The LG Wing 5G is a phablet smartphone manufactured by LG Electronics, announced on September 14, 2020 and became available on October 15, 2020. The device features a swivel design where the main display can be rotated to form a T-shape, revealing a smaller secondary display. It runs on the Android operating system.

On April 5, 2021, LG announced it would be shutting down its mobile phone division and ceasing production of all remaining devices. LG noted the phone would be available until existing inventory ran out. This was considered the last LG flagship phone — all other phones after the LG Wing up until 2021 were either mid-range or budget friendly phones.

== Design ==
The LG Wing uses an anodised aluminium frame with chamfered edges; both displays and the back panel are protected by unspecified glass. The lower screen has a high lubricity polylectal that surrounds the front panel. The top bezel of the lower section houses the earpiece. There are two color options, Aurora Gray and Illusion Sky.

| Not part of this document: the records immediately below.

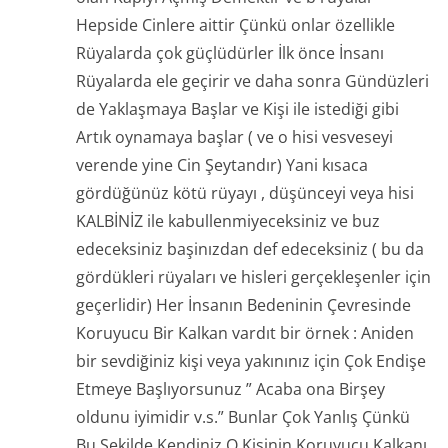
Hepside Cinlere aittir Çünkü onlar özellikle
Rüyalarda çok güçlüdürler İlk önce İnsanı
Rüyalarda ele geçirir ve daha sonra Gündüzleri
de Yaklaşmaya Başlar ve Kişi ile istediği gibi
Artık oynamaya başlar ( ve o hisi vesveseyi
verende yine Cin Şeytandır) Yani kısaca
gördüğünüz kötü rüyayı , düşünceyi veya hisi
KALBİNİZ ile kabullenmiyeceksiniz ve buz
edeceksiniz başinızdan def edeceksiniz ( bu da
gördükleri rüyaları ve hisleri gerçekleşenler için
geçerlidir) Her İnsanın Bedeninin Çevresinde
Koruyucu Bir Kalkan vardıt bir örnek : Aniden
bir sevdiğiniz kişi veya yakınınız için Çok Endişe
Etmeye Başlıyorsunuz ” Acaba ona Birşey
oldunu iyimidir v.s.” Bunlar Çok Yanlış Çünkü
Bu Şekilde Kendiniz O Kişinin Koruyucu Kalkanı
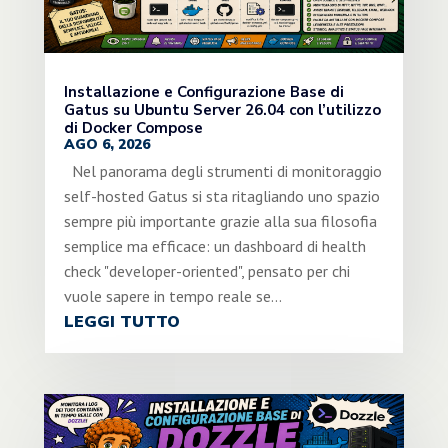
Installazione e Configurazione Base di
Gatus su Ubuntu Server 26.04 con l’utilizzo
di Docker Compose
AGO 6, 2026
Nel panorama degli strumenti di monitoraggio
self-hosted Gatus si sta ritagliando uno spazio
sempre più importante grazie alla sua filosofia
semplice ma efficace: un dashboard di health
check "developer-oriented", pensato per chi
vuole sapere in tempo reale se...
LEGGI TUTTO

It can be used like a conventional smartphone in its default state, or in any orientation in swivel mode. Turning the main display clockwise activates swivel mode, where the main display has a landscape mode showing the date and time, as well as an app carousel. In addition to running two apps simultaneously, the secondary display can act as a digital camera gimbal or media controls.

=== Hinge ===
The phone utilises a hinge that can rotate 90 degrees. The hinge has a double locking mechanism, and is secured by two springs which guide the phone to an opened or closed position. A small hydraulic damper allows for more refined movements of the hinge. LG rated the mechanism as supporting up to 200,000 uses.

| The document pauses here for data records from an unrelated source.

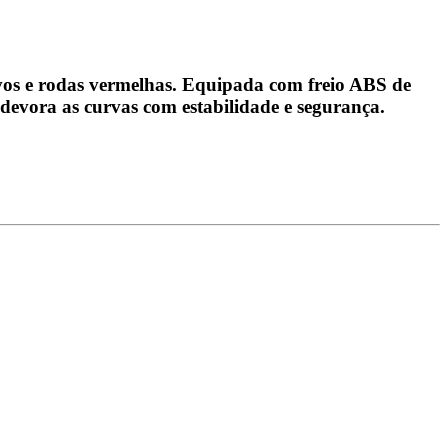
sivos e rodas vermelhas. Equipada com freio ABS de
 devora as curvas com estabilidade e segurança.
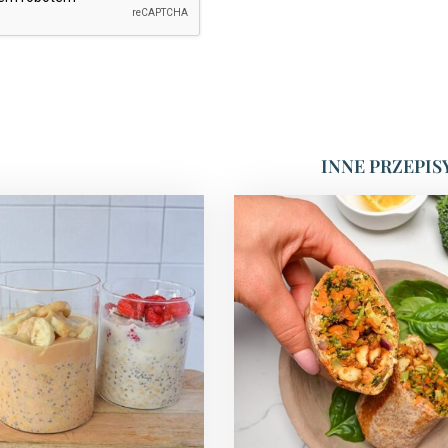
INNE PRZEPIS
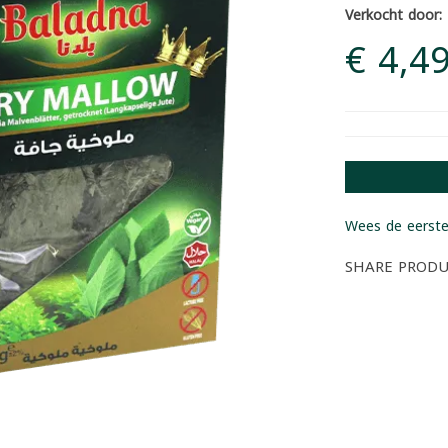
Verkocht door:
€ 4,4
Wees de eerste
SHARE PROD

Demonstration of the hinge feature.

== Hardware ==
The LG Wing is powered by the Qualcomm Snapdragon 765G and Adreno 620 GPU. It has 128 or 256 GB of UFS internal storage, paired with 8 GB of LPDDR4X RAM. MicroSD card expansion is supported through a hybrid dual-SIM slot, up to 2 TB.

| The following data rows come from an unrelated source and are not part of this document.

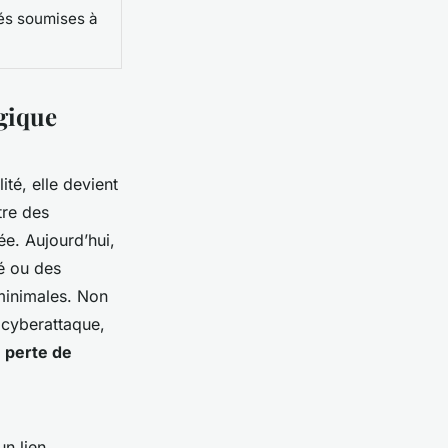
és soumises à
gique
té, elle devient
tre des
ée. Aujourd’hui,
é ou des
minimales. Non
 cyberattaque,
 perte de
un lien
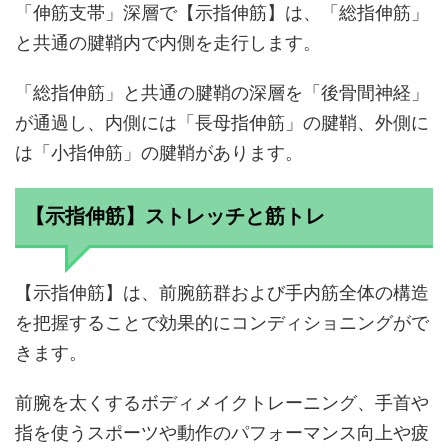
「伸筋支帯」深層で【示指伸筋】は、「総指伸筋」
と共通の腱鞘内で内側を走行します。
「総指伸筋」と共通の腱鞘の深層を「後骨間神経」
が通過し、内側には「長母指伸筋」の腱鞘、外側に
は「小指伸筋」の腱鞘があります。
【示指伸筋】ストレッチと筋トレ
【示指伸筋】は、前腕筋群および手内筋全体の構造
を把握することで効果的にコンディショニングがで
きます。
前腕を太くするボディメイクトレーニング、手首や
指を使うスポーツや動作のパフォーマンス向上や疲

The main display is shared with the Velvet and V60 ThinQ, a 6.8" FHD+ P-OLED with a 41:18 aspect ratio, and the secondary display is a 3.9" G-OLED with an 31:27 aspect ratio. The main display also features an under-screen optical fingerprint scanner. The battery capacity is 4000 mAh, and can be recharged wired over USB-C at up to 25 W (Quick Charge 4.0+) or wirelessly via Qi at up to 13 W.

=== Camera ===
The camera array is located in the corner with a rectangular protrusion housing three cameras. The rear cameras are similar to the V60's, with identical 64 MP wide and 13 MP ultrawide sensors. The third camera is an additional 12 MP ultrawide sensor which is used for the digital camera gimbal. The front-facing camera is concealed by a motorised pop-up mechanism, and uses a 32 MP sensor.

== Software ==
The LG Wing runs on Android 10 and uses LG's UX 9.